WORK REQUEST:
In the entries that follow, the lines from the one with "Identify the click" through the one with "Политика конфиденциальности" are the ones to write out, exactly and with both ends included. Nothing else should appear.

MATERIAL SUPPLIED below:

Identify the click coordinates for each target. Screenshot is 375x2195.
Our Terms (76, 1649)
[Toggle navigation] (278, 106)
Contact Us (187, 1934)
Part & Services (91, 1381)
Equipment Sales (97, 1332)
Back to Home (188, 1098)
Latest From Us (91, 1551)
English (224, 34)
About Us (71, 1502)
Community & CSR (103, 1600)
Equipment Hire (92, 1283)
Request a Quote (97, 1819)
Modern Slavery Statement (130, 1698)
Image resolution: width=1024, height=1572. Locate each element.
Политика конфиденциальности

End of MATERIAL SUPPLIED.
MATERIAL SUPPLIED below:

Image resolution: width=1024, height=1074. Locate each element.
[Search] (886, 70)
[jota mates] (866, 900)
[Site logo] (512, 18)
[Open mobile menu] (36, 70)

End of MATERIAL SUPPLIED.

RESPONSE:
Identify the click coordinates for each target. Screenshot is 375x2195.
Our Terms (76, 1649)
[Toggle navigation] (278, 106)
Contact Us (187, 1934)
Part & Services (91, 1381)
Equipment Sales (97, 1332)
Back to Home (188, 1098)
Latest From Us (91, 1551)
English (224, 34)
About Us (71, 1502)
Community & CSR (103, 1600)
Equipment Hire (92, 1283)
Request a Quote (97, 1819)
Modern Slavery Statement (130, 1698)
Image resolution: width=1024, height=1572. Locate each element.
Политика конфиденциальности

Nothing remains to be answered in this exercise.